Single Agency Interagency Model
The case manager personally establishes a series of distinct relationships on an as-needed basis with counterparts in other agencies.
Informal Partnership Interagency Model
Staff members from several agencies work as a collaborative team, often constituted case by case
Formal Consortium Interagency Model
Binds case managers and service providers through formal written agreements.
Case Management Purpose
Helps clients access the resources they need to recover from a substance abuse problem, adapting to fit the needs of the treatment or agency setting.
Primary Difference Between Case Management and Therapy
Stresses resource acquisition, while therapy focuses on facilitating intra- and interpersonal change.
Criminal Justice System Influence
The potential conflicts between coerced involvement in treatment and case management will test the limits of advocacy and client-driven aspects of the intervention.
Managed Care uses Case Management to
Restrict access to services as well as to facilitate access to services.
Brokerage/Generalist Models
Seek to identify clients’ needs and help clients access identified resources; are sometimes disparaged due to the limited client–case manager relationship and the absence of advocacy.
Assertive Community Treatment (ACT)
Emphasizes making contact with clients in their homes and natural settings, focusing on the practical problems of daily living, assertive advocacy, manageable caseload sizes, frequent contact, and a team approach.
Clinical/Rehabilitation Approaches to Case Management
Are those in which joined together are clinical (therapy) and resource acquisition (case management) activities .
Case Management
Involves consolidating to a single point responsibility for clients who receive services from multiple agencies, offering the client continuity.
Case Management Advocacy
Promoting the client’s best interests by advocating with agencies, families, legal systems, and legislative bodies; can be vigorous, or may entail the recommendation of sanctions to encourage client compliance and motivation.
Pragmatic Case Management
Responding to tangible needs such as food, shelter, clothing, transportation, or child care to develop a relationship with and effectively engage the client.
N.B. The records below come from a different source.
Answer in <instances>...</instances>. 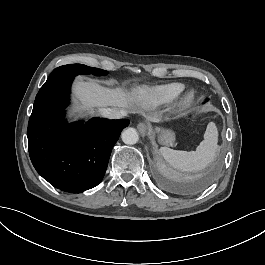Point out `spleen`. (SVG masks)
<instances>
[{
    "label": "spleen",
    "mask_w": 265,
    "mask_h": 265,
    "mask_svg": "<svg viewBox=\"0 0 265 265\" xmlns=\"http://www.w3.org/2000/svg\"><path fill=\"white\" fill-rule=\"evenodd\" d=\"M204 138L205 140L200 143L196 151L189 152L170 147H162L160 151L166 161L180 170H201L215 158L217 130L213 123L208 124Z\"/></svg>",
    "instance_id": "3e777b00"
}]
</instances>
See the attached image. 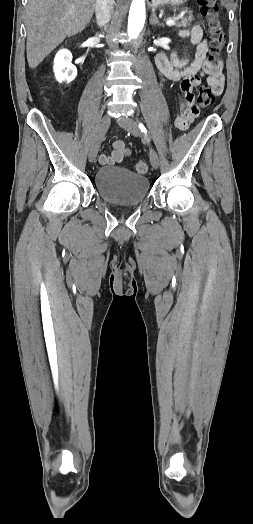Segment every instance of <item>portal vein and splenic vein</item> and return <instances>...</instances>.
I'll list each match as a JSON object with an SVG mask.
<instances>
[{"label":"portal vein and splenic vein","instance_id":"18ae733b","mask_svg":"<svg viewBox=\"0 0 253 524\" xmlns=\"http://www.w3.org/2000/svg\"><path fill=\"white\" fill-rule=\"evenodd\" d=\"M175 21H176V18H170V19H168V20L166 21V24H167L168 26H173V25H175Z\"/></svg>","mask_w":253,"mask_h":524}]
</instances>
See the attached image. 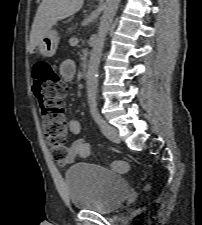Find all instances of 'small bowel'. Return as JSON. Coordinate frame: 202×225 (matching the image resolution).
Segmentation results:
<instances>
[{
    "instance_id": "small-bowel-1",
    "label": "small bowel",
    "mask_w": 202,
    "mask_h": 225,
    "mask_svg": "<svg viewBox=\"0 0 202 225\" xmlns=\"http://www.w3.org/2000/svg\"><path fill=\"white\" fill-rule=\"evenodd\" d=\"M76 71V63L72 59H66L60 64L59 72L65 81H72L76 75ZM67 125L68 131L71 134L78 135L80 133L81 124L77 118H69L67 120ZM90 154V143L84 138H78L71 143L67 155L61 158V162L65 165H71L77 159H87Z\"/></svg>"
}]
</instances>
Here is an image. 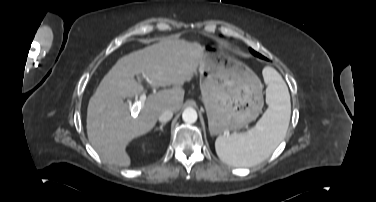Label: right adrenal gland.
<instances>
[{"label": "right adrenal gland", "instance_id": "right-adrenal-gland-1", "mask_svg": "<svg viewBox=\"0 0 376 202\" xmlns=\"http://www.w3.org/2000/svg\"><path fill=\"white\" fill-rule=\"evenodd\" d=\"M166 125V123H162L161 125H160V127L159 128H155V131L156 130H160L161 132H163V127Z\"/></svg>", "mask_w": 376, "mask_h": 202}]
</instances>
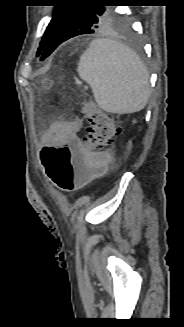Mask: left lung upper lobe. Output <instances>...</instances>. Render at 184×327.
<instances>
[{
  "label": "left lung upper lobe",
  "mask_w": 184,
  "mask_h": 327,
  "mask_svg": "<svg viewBox=\"0 0 184 327\" xmlns=\"http://www.w3.org/2000/svg\"><path fill=\"white\" fill-rule=\"evenodd\" d=\"M63 17L64 25L78 34H90L108 24L123 25L124 15L113 14L105 6H90L84 4L56 6L52 19L42 38L37 55L42 54L58 20Z\"/></svg>",
  "instance_id": "1"
}]
</instances>
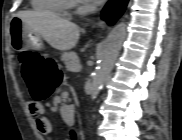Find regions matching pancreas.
I'll return each instance as SVG.
<instances>
[{
	"label": "pancreas",
	"instance_id": "pancreas-1",
	"mask_svg": "<svg viewBox=\"0 0 182 140\" xmlns=\"http://www.w3.org/2000/svg\"><path fill=\"white\" fill-rule=\"evenodd\" d=\"M62 61H64L68 71H75L78 65V56L75 52L65 53L62 56Z\"/></svg>",
	"mask_w": 182,
	"mask_h": 140
}]
</instances>
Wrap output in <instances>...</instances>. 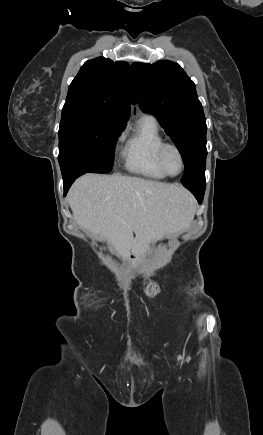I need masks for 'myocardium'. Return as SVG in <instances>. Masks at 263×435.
<instances>
[{"label": "myocardium", "instance_id": "f54148a6", "mask_svg": "<svg viewBox=\"0 0 263 435\" xmlns=\"http://www.w3.org/2000/svg\"><path fill=\"white\" fill-rule=\"evenodd\" d=\"M168 149L175 150L180 158L181 168H180V171L176 174L170 173L167 170L165 163H164V155ZM157 163H158V166L160 167V169L162 170V172L166 176H169V177H176V176L182 174L184 169H185L184 154H183L181 148L177 144L172 143V142H164L161 144V146L159 147L158 152H157Z\"/></svg>", "mask_w": 263, "mask_h": 435}]
</instances>
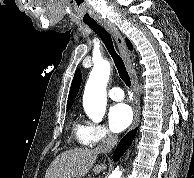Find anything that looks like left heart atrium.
<instances>
[{
  "label": "left heart atrium",
  "mask_w": 194,
  "mask_h": 178,
  "mask_svg": "<svg viewBox=\"0 0 194 178\" xmlns=\"http://www.w3.org/2000/svg\"><path fill=\"white\" fill-rule=\"evenodd\" d=\"M110 128L114 132L125 130L133 120V112L129 105L118 103L113 105L108 113Z\"/></svg>",
  "instance_id": "39dd6f15"
}]
</instances>
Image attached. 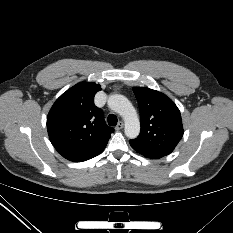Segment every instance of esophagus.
I'll list each match as a JSON object with an SVG mask.
<instances>
[{
  "instance_id": "1",
  "label": "esophagus",
  "mask_w": 233,
  "mask_h": 233,
  "mask_svg": "<svg viewBox=\"0 0 233 233\" xmlns=\"http://www.w3.org/2000/svg\"><path fill=\"white\" fill-rule=\"evenodd\" d=\"M124 126V123L122 121H120L117 126L115 127V129L118 131V130H121Z\"/></svg>"
}]
</instances>
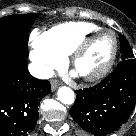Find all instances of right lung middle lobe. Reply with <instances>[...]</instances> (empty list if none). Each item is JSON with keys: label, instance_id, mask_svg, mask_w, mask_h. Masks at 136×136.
<instances>
[{"label": "right lung middle lobe", "instance_id": "right-lung-middle-lobe-1", "mask_svg": "<svg viewBox=\"0 0 136 136\" xmlns=\"http://www.w3.org/2000/svg\"><path fill=\"white\" fill-rule=\"evenodd\" d=\"M38 14H13L0 19V55L28 56V32Z\"/></svg>", "mask_w": 136, "mask_h": 136}]
</instances>
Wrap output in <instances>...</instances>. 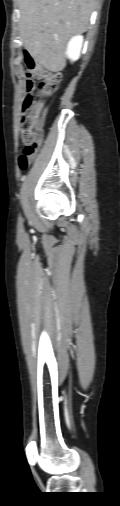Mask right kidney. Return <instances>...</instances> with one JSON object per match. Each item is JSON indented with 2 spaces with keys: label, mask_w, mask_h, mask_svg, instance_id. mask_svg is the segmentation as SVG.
Returning <instances> with one entry per match:
<instances>
[{
  "label": "right kidney",
  "mask_w": 120,
  "mask_h": 506,
  "mask_svg": "<svg viewBox=\"0 0 120 506\" xmlns=\"http://www.w3.org/2000/svg\"><path fill=\"white\" fill-rule=\"evenodd\" d=\"M82 44H83V37L81 35H76L71 38L66 50V55L68 56L69 59L75 61L79 58Z\"/></svg>",
  "instance_id": "right-kidney-1"
}]
</instances>
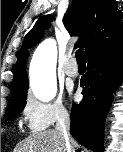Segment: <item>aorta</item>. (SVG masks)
<instances>
[{"instance_id": "762f6f07", "label": "aorta", "mask_w": 123, "mask_h": 152, "mask_svg": "<svg viewBox=\"0 0 123 152\" xmlns=\"http://www.w3.org/2000/svg\"><path fill=\"white\" fill-rule=\"evenodd\" d=\"M57 47L53 39H46L35 50L30 63V83L34 96L42 101H51L57 91Z\"/></svg>"}]
</instances>
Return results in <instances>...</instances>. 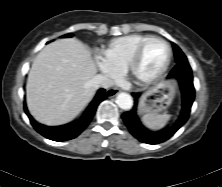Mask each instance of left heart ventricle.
Instances as JSON below:
<instances>
[{"mask_svg": "<svg viewBox=\"0 0 222 187\" xmlns=\"http://www.w3.org/2000/svg\"><path fill=\"white\" fill-rule=\"evenodd\" d=\"M168 56L167 46L159 41L152 42L144 51L138 73L142 77H151L164 66Z\"/></svg>", "mask_w": 222, "mask_h": 187, "instance_id": "b2bd125f", "label": "left heart ventricle"}]
</instances>
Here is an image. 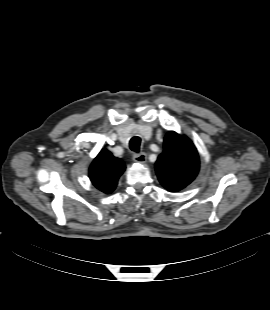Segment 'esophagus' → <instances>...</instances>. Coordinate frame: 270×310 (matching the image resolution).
Masks as SVG:
<instances>
[{
	"instance_id": "1",
	"label": "esophagus",
	"mask_w": 270,
	"mask_h": 310,
	"mask_svg": "<svg viewBox=\"0 0 270 310\" xmlns=\"http://www.w3.org/2000/svg\"><path fill=\"white\" fill-rule=\"evenodd\" d=\"M133 160L137 163H145L147 160V155L145 153L135 154Z\"/></svg>"
}]
</instances>
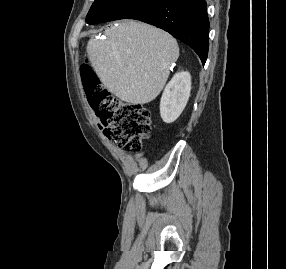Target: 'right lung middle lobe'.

Anticipatory Case Management
Understanding the course of addiction and recovery, foresee a problem, to understand the options available to manage it, and to take appropriate action.
Culturally Sensitive Case Management
Accommodation for diversity, race, gender, ethnicity, disability, sexual orientation, and life stage.
Memoranda of Understanding (MOUs)
They specify crucial information such as the number of service slots that agencies will make available to one another’s clients and the consequences for failure to implement or comply with specified activities or procedures.
Formal Consortium
Has access to more resources, broader structure of constituent, political, and community support, and more control in shaping the environment; however, it can be slow to respond and must contend with multiple definitions of a problem.
Referral Resources
Must be continuously assessed and evaluated to determine their appropriateness.